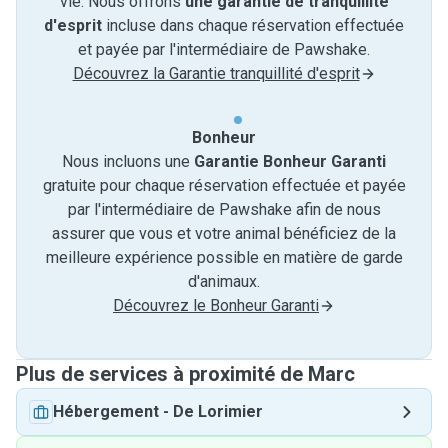
vie. Nous offrons
une garantie de tranquillité
d'esprit
incluse dans chaque réservation effectuée
et payée par l'intermédiaire de Pawshake.
Découvrez la Garantie tranquillité d'esprit
Bonheur
Nous incluons une
Garantie Bonheur Garanti
gratuite pour chaque réservation effectuée et payée
par l'intermédiaire de Pawshake afin de nous
assurer que vous et votre animal bénéficiez de la
meilleure expérience possible en matière de garde
d'animaux.
Découvrez le Bonheur Garanti
Plus de services à proximité de Marc
Hébergement
-
De Lorimier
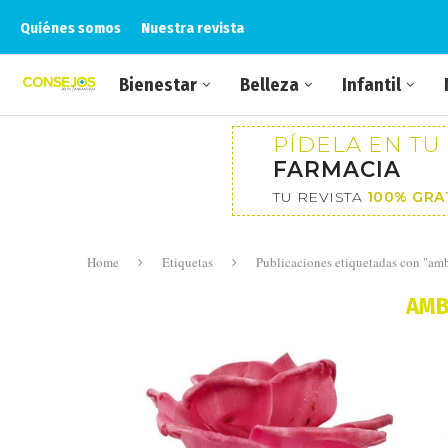
Quiénes somos
Nuestra revista
Bienestar
Belleza
Infantil
PÍDELA EN TU
FARMACIA
TU REVISTA
100% GRA
Home
Etiquetas
Publicaciones etiquetadas con "am
AMB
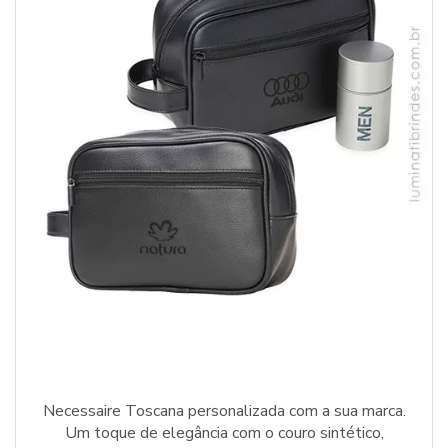
Necessaire Toscana personalizada com a sua marca.
Um toque de elegância com o couro sintético,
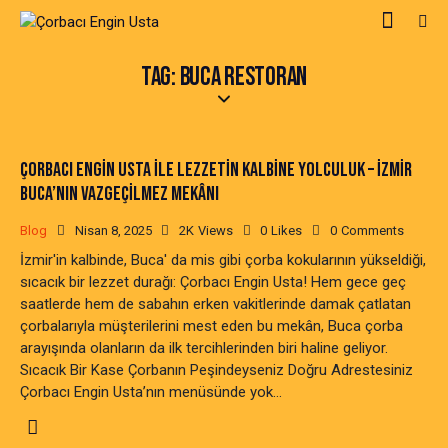
TAG: BUCA RESTORAN
ÇORBACI ENGIN USTA ILE LEZZETIN KALBINE YOLCULUK – İZMIR
BUCA’NIN VAZGEÇILMEZ MEKÂNI
Blog
Nisan 8, 2025
2K
Views
0
Likes
0
Comments
İzmir'in kalbinde, Buca' da mis gibi çorba kokularının yükseldiği,
sıcacık bir lezzet durağı: Çorbacı Engin Usta! Hem gece geç
saatlerde hem de sabahın erken vakitlerinde damak çatlatan
çorbalarıyla müşterilerini mest eden bu mekân, Buca çorba
arayışında olanların da ilk tercihlerinden biri haline geliyor.
Sıcacık Bir Kase Çorbanın Peşindeyseniz Doğru Adrestesiniz
Çorbacı Engin Usta’nın menüsünde yok…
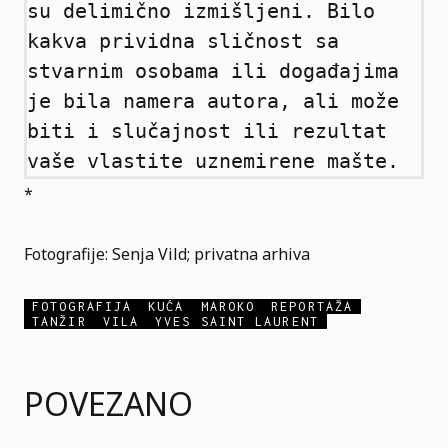
su delimično izmišljeni. Bilo 
kakva prividna sličnost sa 
stvarnim osobama ili događajima 
je bila namera autora, ali može 
biti i slučajnost ili rezultat 
vaše vlastite uznemirene mašte.
*
Fotografije: Senja Vild; privatna arhiva
FOTOGRAFIJA
KUĆA
MAROKO
REPORTAŽA
TANŽIR
VILA
YVES SAINT LAURENT
POVEZANO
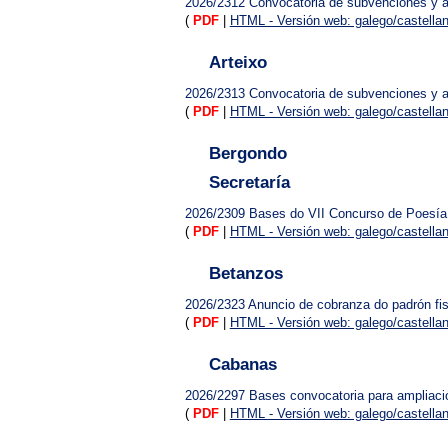
2026/2312
Convocatoria de subvenciones y 
(
PDF
|
HTML - Versión web: galego/castella
Arteixo
2026/2313
Convocatoria de subvenciones y 
(
PDF
|
HTML - Versión web: galego/castella
Bergondo
Secretaría
2026/2309
Bases do VII Concurso de Poesía
(
PDF
|
HTML - Versión web: galego/castella
Betanzos
2026/2323
Anuncio de cobranza do padrón fi
(
PDF
|
HTML - Versión web: galego/castella
Cabanas
2026/2297
Bases convocatoria para ampliac
(
PDF
|
HTML - Versión web: galego/castella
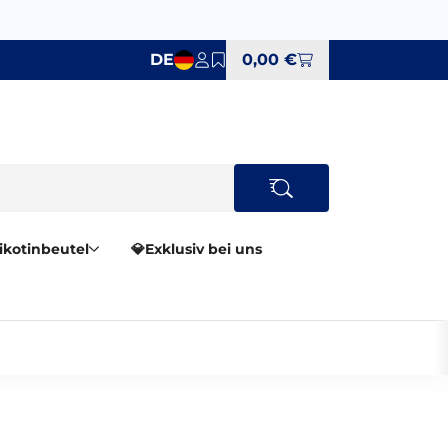
DE
0,00 €
Nikotinbeutel
💎Exklusiv bei uns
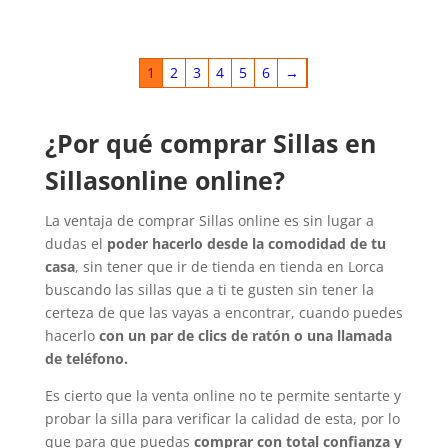
1
2
3
4
5
6
→
¿Por qué comprar Sillas en
Sillasonline online?
La ventaja de comprar Sillas online es sin lugar a
dudas el
poder hacerlo desde la comodidad de tu
casa
, sin tener que ir de tienda en tienda en Lorca
buscando las sillas que a ti te gusten sin tener la
certeza de que las vayas a encontrar, cuando puedes
hacerlo
con un par de clics de ratón o una llamada
de teléfono.
Es cierto que la venta online no te permite sentarte y
probar la silla para verificar la calidad de esta, por lo
que para que puedas
comprar con total confianza y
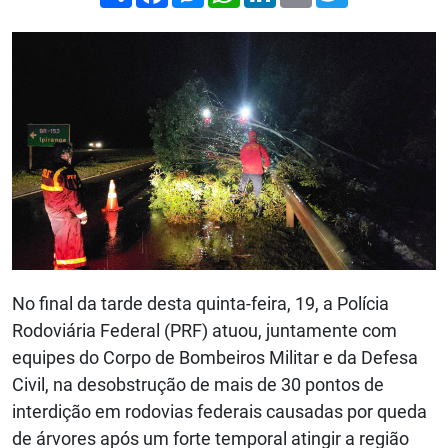
No final da tarde desta quinta-feira, 19, a Polícia
Rodoviária Federal (PRF) atuou, juntamente com
equipes do Corpo de Bombeiros Militar e da Defesa
Civil, na desobstrução de mais de 30 pontos de
interdição em rodovias federais causadas por queda
de árvores após um forte temporal atingir a região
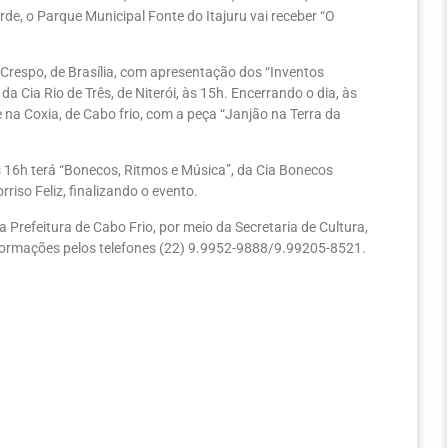
de, o Parque Municipal Fonte do Itajuru vai receber “O
e Crespo, de Brasília, com apresentação dos “Inventos
a Cia Rio de Três, de Niterói, às 15h. Encerrando o dia, às
na Coxia, de Cabo frio, com a peça “Janjão na Terra da
s 16h terá “Bonecos, Ritmos e Música”, da Cia Bonecos
riso Feliz, finalizando o evento.
 Prefeitura de Cabo Frio, por meio da Secretaria de Cultura,
nformações pelos telefones (22) 9.9952-9888/9.99205-8521.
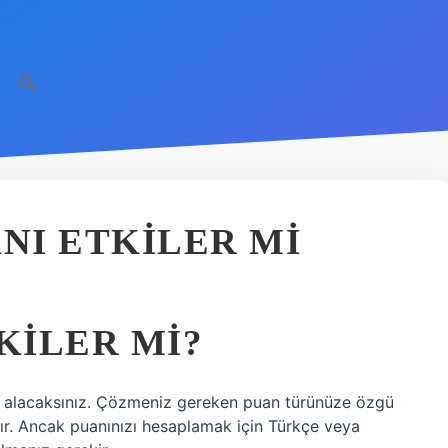
ANI ETKILER MI
KILER MI?
 alacaksınız. Çözmeniz gereken puan türünüze özgü
ırır. Ancak puanınızı hesaplamak için Türkçe veya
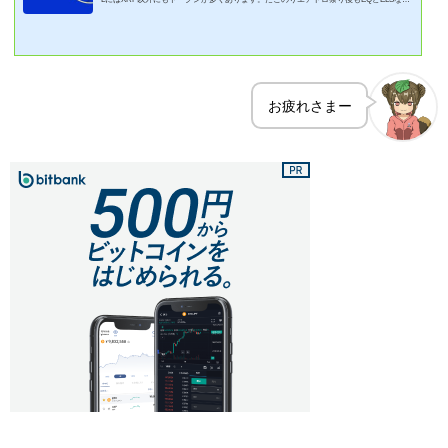
は今も価値が残っています最近では、「Zerpaay」といった新しいプロジェクト(トーク
ンはZRPY)も出てきています。どうやって手に入れるの？エアドロなどでゲットできな
かった場合は「Bitrue」など取引所を経由して売買するのが一般的です。海外のは不
安…それ以外には方法ないの？たこのり他には「Xaman(旧XUMM)」の「DEX Trade」
を使うやり方があるよそこで、海外取引所を...
お疲れさまー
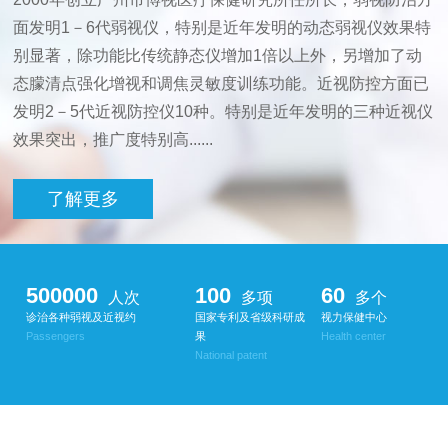
面发明1－6代弱视仪，特别是近年发明的动态弱视仪效果特
别显著，除功能比传统静态仪增加1倍以上外，另增加了动
态朦清点强化增视和调焦灵敏度训练功能。近视防控方面已
发明2－5代近视防控仪10种。特别是近年发明的三种近视仪
效果突出，推广度特别高......
了解更多
500000
100
60
人次
多项
多个
诊治各种弱视及近视约
国家专利及省级科研成
视力保健中心
Passengers
果
Health center
National patent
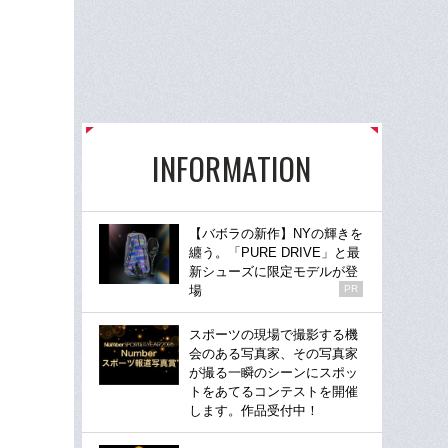
INFORMATION
【バボラの新作】NYの輝きを
纏う。「PURE DRIVE」と最
新シューズに限定モデルが登
場
PR
スポーツの現場で撮影する機
会のある写真家、その写真家
が撮る一瞬のシーンにスポッ
トをあてるコンテストを開催
します。作品受付中！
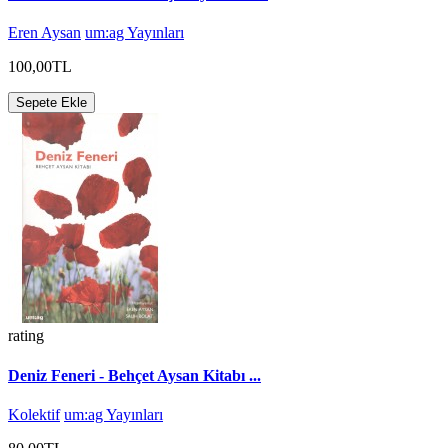
Eren Aysan
um:ag Yayınları
100,00TL
Sepete Ekle
rating
Deniz Feneri - Behçet Aysan Kitabı ...
Kolektif
um:ag Yayınları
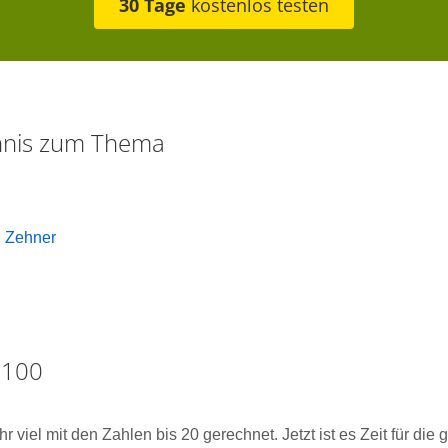
30 Tage
kostenlos testen
chnis zum Thema
0
n Zehner
 100
 viel mit den Zahlen bis 20 gerechnet. Jetzt ist es Zeit für die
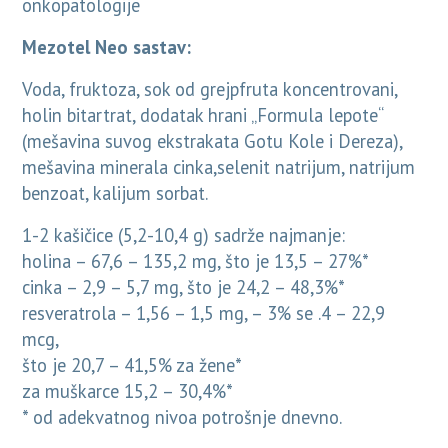
onkopatologije
Mezotel Neo sastav:
Voda, fruktoza, sok od grejpfruta koncentrovani,
holin bitartrat, dodatak hrani „Formula lepote“
(mešavina suvog ekstrakata Gotu Kole i Dereza),
mešavina minerala cinka,selenit natrijum, natrijum
benzoat, kalijum sorbat.
1-2 kašičice (5,2-10,4 g) sadrže najmanje:
holina – 67,6 – 135,2 mg, što je 13,5 – 27%*
cinka – 2,9 – 5,7 mg, što je 24,2 – 48,3%*
resveratrola – 1,56 – 1,5 mg, – 3% se .4 – 22,9
mcg,
što je 20,7 – 41,5% za žene*
za muškarce 15,2 – 30,4%*
* od adekvatnog nivoa potrošnje dnevno.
* * * * * * * * *
### Work task:
All entries must be output exactly as they stand, and every picture must be left out.

### Answer below:
vie. Nous offrons
une garantie de tranquillité
d'esprit
incluse dans chaque réservation effectuée
et payée par l'intermédiaire de Pawshake.
Découvrez la Garantie tranquillité d'esprit
Bonheur
Nous incluons une
Garantie Bonheur Garanti
gratuite pour chaque réservation effectuée et payée
par l'intermédiaire de Pawshake afin de nous
assurer que vous et votre animal bénéficiez de la
meilleure expérience possible en matière de garde
d'animaux.
Découvrez le Bonheur Garanti
Plus de services à proximité de Marc
Hébergement
-
De Lorimier
Quiénes somos
Nuestra revista
Bienestar
Belleza
Infantil
PÍDELA EN TU
FARMACIA
TU REVISTA
100% GRA
Home
Etiquetas
Publicaciones etiquetadas con "am
AMB
Necessaire Toscana personalizada com a sua marca.
Um toque de elegância com o couro sintético,
TAG: BUCA RESTORAN
ÇORBACI ENGIN USTA ILE LEZZETIN KALBINE YOLCULUK – İZMIR
BUCA’NIN VAZGEÇILMEZ MEKÂNI
Blog
Nisan 8, 2025
2K
Views
0
Likes
0
Comments
İzmir'in kalbinde, Buca' da mis gibi çorba kokularının yükseldiği,
sıcacık bir lezzet durağı: Çorbacı Engin Usta! Hem gece geç
saatlerde hem de sabahın erken vakitlerinde damak çatlatan
çorbalarıyla müşterilerini mest eden bu mekân, Buca çorba
arayışında olanların da ilk tercihlerinden biri haline geliyor.
Sıcacık Bir Kase Çorbanın Peşindeyseniz Doğru Adrestesiniz
Çorbacı Engin Usta’nın menüsünde yok…
su delimično izmišljeni. Bilo 
kakva prividna sličnost sa 
stvarnim osobama ili događajima 
je bila namera autora, ali može 
biti i slučajnost ili rezultat 
vaše vlastite uznemirene mašte.
*
Fotografije: Senja Vild; privatna arhiva
FOTOGRAFIJA
KUĆA
MAROKO
REPORTAŽA
TANŽIR
VILA
YVES SAINT LAURENT
POVEZANO
2026/2312
Convocatoria de subvenciones y 
(
PDF
|
HTML - Versión web: galego/castella
Arteixo
2026/2313
Convocatoria de subvenciones y 
(
PDF
|
HTML - Versión web: galego/castella
Bergondo
Secretaría
2026/2309
Bases do VII Concurso de Poesía
(
PDF
|
HTML - Versión web: galego/castella
Betanzos
2026/2323
Anuncio de cobranza do padrón fi
(
PDF
|
HTML - Versión web: galego/castella
Cabanas
2026/2297
Bases convocatoria para ampliac
(
PDF
|
HTML - Versión web: galego/castella
DE
0,00 €
Nikotinbeutel
💎Exklusiv bei uns
1
2
3
4
5
6
→
¿Por qué comprar Sillas en
Sillasonline online?
La ventaja de comprar Sillas online es sin lugar a
dudas el
poder hacerlo desde la comodidad de tu
casa
, sin tener que ir de tienda en tienda en Lorca
buscando las sillas que a ti te gusten sin tener la
certeza de que las vayas a encontrar, cuando puedes
hacerlo
con un par de clics de ratón o una llamada
de teléfono.
Es cierto que la venta online no te permite sentarte y
probar la silla para verificar la calidad de esta, por lo
que para que puedas
comprar con total confianza y
No final da tarde desta quinta-feira, 19, a Polícia
Rodoviária Federal (PRF) atuou, juntamente com
equipes do Corpo de Bombeiros Militar e da Defesa
Civil, na desobstrução de mais de 30 pontos de
interdição em rodovias federais causadas por queda
de árvores após um forte temporal atingir a região
de, o Parque Municipal Fonte do Itajuru vai receber “O
e Crespo, de Brasília, com apresentação dos “Inventos
a Cia Rio de Três, de Niterói, às 15h. Encerrando o dia, às
na Coxia, de Cabo frio, com a peça “Janjão na Terra da
s 16h terá “Bonecos, Ritmos e Música”, da Cia Bonecos
riso Feliz, finalizando o evento.
 Prefeitura de Cabo Frio, por meio da Secretaria de Cultura,
nformações pelos telefones (22) 9.9952-9888/9.99205-8521.
ANI ETKILER MI
KILER MI?
 alacaksınız. Çözmeniz gereken puan türünüze özgü
ırır. Ancak puanınızı hesaplamak için Türkçe veya
は今も価値が残っています最近では、「Zerpaay」といった新しいプロジェクト(トーク
ンはZRPY)も出てきています。どうやって手に入れるの？エアドロなどでゲットできな
かった場合は「Bitrue」など取引所を経由して売買するのが一般的です。海外のは不
安…それ以外には方法ないの？たこのり他には「Xaman(旧XUMM)」の「DEX Trade」
を使うやり方があるよそこで、海外取引所を...
お疲れさまー
面发明1－6代弱视仪，特别是近年发明的动态弱视仪效果特
别显著，除功能比传统静态仪增加1倍以上外，另增加了动
态朦清点强化增视和调焦灵敏度训练功能。近视防控方面已
发明2－5代近视防控仪10种。特别是近年发明的三种近视仪
效果突出，推广度特别高......
了解更多
500000
100
60
人次
多项
多个
诊治各种弱视及近视约
国家专利及省级科研成
视力保健中心
Passengers
果
Health center
National patent
INFORMATION
【バボラの新作】NYの輝きを
纏う。「PURE DRIVE」と最
新シューズに限定モデルが登
場
PR
スポーツの現場で撮影する機
会のある写真家、その写真家
が撮る一瞬のシーンにスポッ
トをあてるコンテストを開催
します。作品受付中！
Eren Aysan
um:ag Yayınları
100,00TL
Sepete Ekle
rating
Deniz Feneri - Behçet Aysan Kitabı ...
Kolektif
um:ag Yayınları
30 Tage
kostenlos testen
chnis zum Thema
0
n Zehner
 100
 viel mit den Zahlen bis 20 gerechnet. Jetzt ist es Zeit für die
onkopatologije
Mezotel Neo sastav:
Voda, fruktoza, sok od grejpfruta koncentrovani,
holin bitartrat, dodatak hrani „Formula lepote“
(mešavina suvog ekstrakata Gotu Kole i Dereza),
mešavina minerala cinka,selenit natrijum, natrijum
benzoat, kalijum sorbat.
1-2 kašičice (5,2-10,4 g) sadrže najmanje:
holina – 67,6 – 135,2 mg, što je 13,5 – 27%*
cinka – 2,9 – 5,7 mg, što je 24,2 – 48,3%*
resveratrola – 1,56 – 1,5 mg, – 3% se .4 – 22,9
mcg,
što je 20,7 – 41,5% za žene*
za muškarce 15,2 – 30,4%*
* od adekvatnog nivoa potrošnje dnevno.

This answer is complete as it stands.